Line tally for the word "Shade": count the lines below that contain it and reply with the number alone.

> **DATA PROVIDED**
-=-=-=-=-
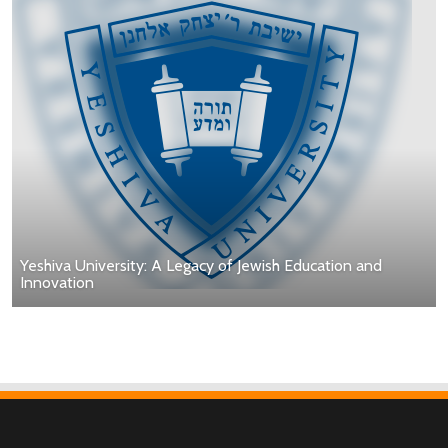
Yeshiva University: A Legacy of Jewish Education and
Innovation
-=-=-=-=-
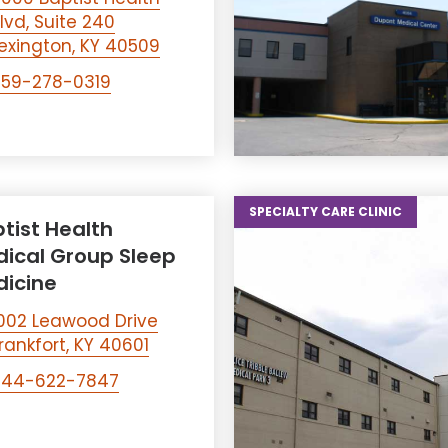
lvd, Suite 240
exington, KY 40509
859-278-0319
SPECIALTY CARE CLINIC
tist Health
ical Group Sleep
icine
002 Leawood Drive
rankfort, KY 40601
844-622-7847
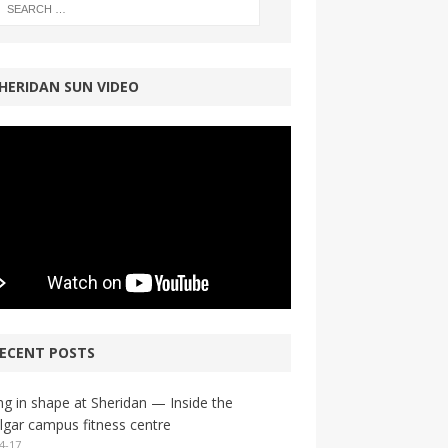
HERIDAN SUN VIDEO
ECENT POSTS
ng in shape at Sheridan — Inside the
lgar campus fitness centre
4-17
-=-=-=-=-
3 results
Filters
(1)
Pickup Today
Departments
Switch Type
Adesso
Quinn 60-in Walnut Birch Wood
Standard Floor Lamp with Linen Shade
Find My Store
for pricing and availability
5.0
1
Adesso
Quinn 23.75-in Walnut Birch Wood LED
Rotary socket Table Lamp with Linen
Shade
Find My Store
-=-=-=-=-
> **ANSWER SECTION**
2